Von Kerstin Gehrke Die Angst war wieder da. Auch im Gericht.

Von Kerstin Gehrke

Die Angst war wieder da. Auch im Gericht. Als die beiden libanesischen Frauen gestern als Opfer eines rechtsradikalen Überfalls zum Prozess gegen einen der mutmaßlichen Täter erschienen, saßen da auch kahl geschorene junge Männer in Bomberjacken vor der Saaltür. Einer davon, der noch auf seinen Prozess wartet, soll zu den Schlägern gehört haben, die Nasrine C. und ihre Schwiegermutter in einer Straßenbahn mit Fäusten und Springerstiefeln misshandelten. Wie der Angeklagte Ronny R. war er nach dem Überfall auf freiem Fuß geblieben. Nun sollte er als Zeuge befragt werden. Die beiden Frauen schienen ein Versteck zu suchen. Sie fanden es in einer Nische auf dem Gerichtsflur.
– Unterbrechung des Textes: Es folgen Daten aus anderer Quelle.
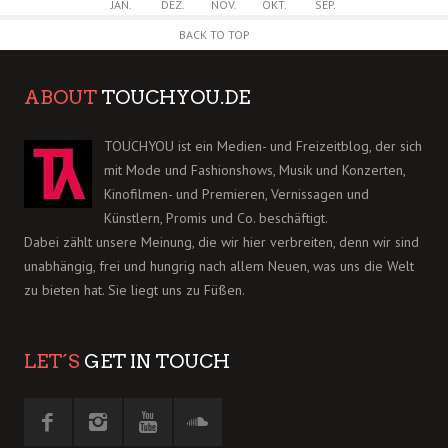
JAN.
DEZ.
NOV.
OKT.
SEP.
BACK TO TOP
ABOUT
TOUCHYOU.DE
TOUCHYOU ist ein Medien- und Freizeitblog, der sich
mit Mode und Fashionshows, Musik und Konzerten,
Kinofilmen- und Premieren, Vernissagen und
Künstlern, Promis und Co. beschäftigt.
Dabei zählt unsere Meinung, die wir hier verbreiten, denn wir sind
unabhängig, frei und hungrig nach allem Neuen, was uns die Welt
zu bieten hat. Sie liegt uns zu Füßen.
LET´S
GET IN TOUCH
Es geschah Anfang des Jahres während des Berufsverkehrs, viele Zeugen sahen an jenem Nachmittag tatenlos zu. Die Libanesin Nasrine C. war am 30. Januar mit ihrer Schwiegermutter, ihrem siebenjährigen Sohn und einer Tante auf dem Nachhauseweg vom Einkaufen. Sie nahmen die Straßenbahnlinie 18 in Hellersdorf. Vier Jugendliche stiegen ein. Sie pöbelten die Frauen mit Kopftüchern an, gröhlten ausländerfeindliche Parolen. Nasrine C. nahm ihr Telefon, um die Polizei zu rufen. Da schlugen zwei der Täter auf die junge Frau und ihre Schwiegermutter ein. An der nächsten Haltestelle soll Ronny R. eine der Frauen an den Haaren aus der Bahn gezerrt haben. An der Haltestelle gingen die Tritte und Schläge weiter.

Die einzigen, die den Frauen halfen, waren der Straßenbahnfahrer und ein 21-jähriger Fahrgast. Nasrine C. erlitt eine schwere Kopfverletzung und musste ins Krankenhaus. „Ich saß in der Bahn, ich sah die Menschentraube“, sagte der 21-Jährige. „Keiner hat eingegriffen, sie haben weggeguckt.“ Der junge Mann ging dazwischen, fast zeitgleich kam der 33-jährige BVGer. Sie würden wieder eingreifen, sagten beide am Rande des Prozesses. Doch für die Entscheidungen von Polizei und Justiz hatten sie wenig Verständnis. „Kurz nach dem Überfall sah ich einen der Täter auf der Straße wieder“, sagte der 21-Jährige. Dabei sei er davon ausgegangen, dass die Jugendlichen in Haft sind, er sicher vor Rache für seine Zivilcourage sei.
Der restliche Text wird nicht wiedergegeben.